Há outro detalhe a ser resolvido. O município, já de muitos anos (gestão do ex-prefeito Carneiro) possui uma lei em vigência que autoriza o pagamento de pró-labore aos policiais militares, para executar serviços atinentes ao trânsito da cidade. “A partir da Atividade Delegada, esses policiais não poderão mais receber mais o pró-labore. Caso contrário vão receber em duplicidade. E essa é a questão: ele vai deixar de receber aqui somente, ou cancelamos o convênio?”, relata o diretor.

A relação com a Atividade Delegada será como “se tivesse contratado seis funcionários por dia”, compara. “São 180 homens no mês”, complementa. Como a divisão e a adesão serão feitas é o capitão da PM local que saberá. Só estarão na AD “aqueles que quiserem aderir”, não será obrigatório. “Vai ter policial que não vai querer ou não vai poder aderir, por razões particulares”, admite.

Porém, dentro da Atividade Delegada, mesmo fardado, armado e conduzindo uma viatura, o policial militar não terá o livre arbítrio de atuar como se estivesse em serviço – “É um policial em folga trabalhando para o município”, explica Hernandes. “Se o policial estiver naquela situação e presenciar alguma coisa ilícita, ele terá que acionar a PM. Ele não poderá exercer a atividade de policial, embora vá andar armado, fardado e com viatura da PM. Se for droga, apreende e chama alguém para fazer o BO”, explica o diretor.

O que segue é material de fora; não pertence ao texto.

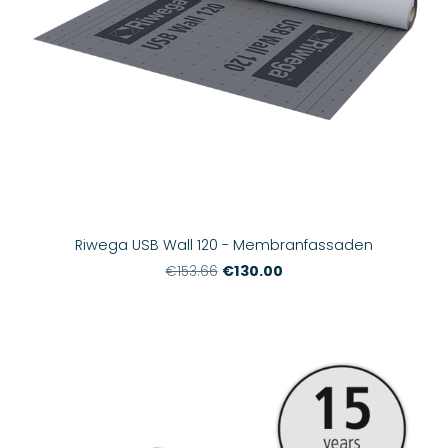
Riwega USB Wall 120 - Membranfassaden
€130.00
€153.66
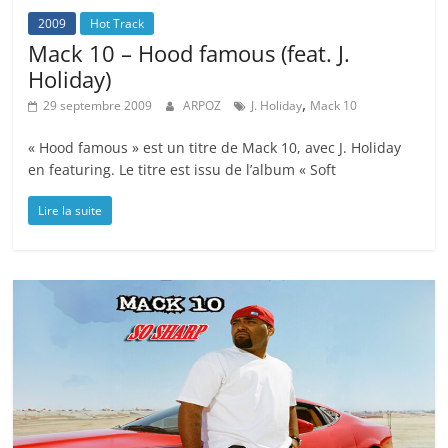
2009
Hot Track
Mack 10 – Hood famous (feat. J.
Holiday)
,
29 septembre 2009
ARPOZ
J. Holiday
Mack 10
« Hood famous » est un titre de Mack 10, avec J. Holiday
en featuring. Le titre est issu de l’album « Soft
Lire la suite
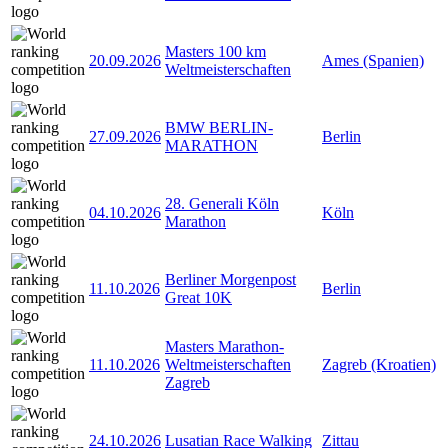
Masters 100 km
20.09.2026
Ames (Spanien)
Weltmeisterschaften
BMW BERLIN-
27.09.2026
Berlin
MARATHON
28. Generali Köln
04.10.2026
Köln
Marathon
Berliner Morgenpost
11.10.2026
Berlin
Great 10K
Masters Marathon-
11.10.2026
Weltmeisterschaften
Zagreb (Kroatien)
Zagreb
24.10.2026
Lusatian Race Walking
Zittau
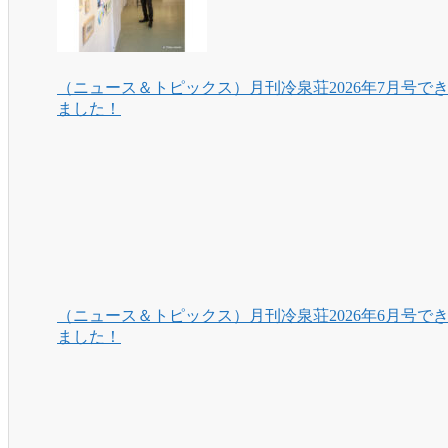
（ニュース＆トピックス）月刊冷泉荘2026年7月号で
ました！
（ニュース＆トピックス）月刊冷泉荘2026年6月号で
ました！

Mas, o uso de viaturas para a AD não trará problemas para a PM, ele garante, porque os conveniados vão usar as viaturas reservas. “Sobram viaturas, o que falta é contingente”, ressalta. A AD utilizará, no máximo, duas ou três viaturas. “Tem viaturas suficientes para isso”, reitera.

 

MAIS POLICIAIS

COM OS MESMOS

“A Atividade Delegada significa mais policiais nas ruas, com o mesmo plantel. Porque aqueles PMs que estariam de folga vão estar trabalhando para o município. São oito horas diárias, seis policiais por dia. Vamos ver com quantos vamos começar, pode ser até com seis, conforme a lei prevê. Mas, não pode ser mais que seis por dia. Eventualmente se pode até colocar, mas no outro dia tem que diminuir o número deles”, relata o diretor.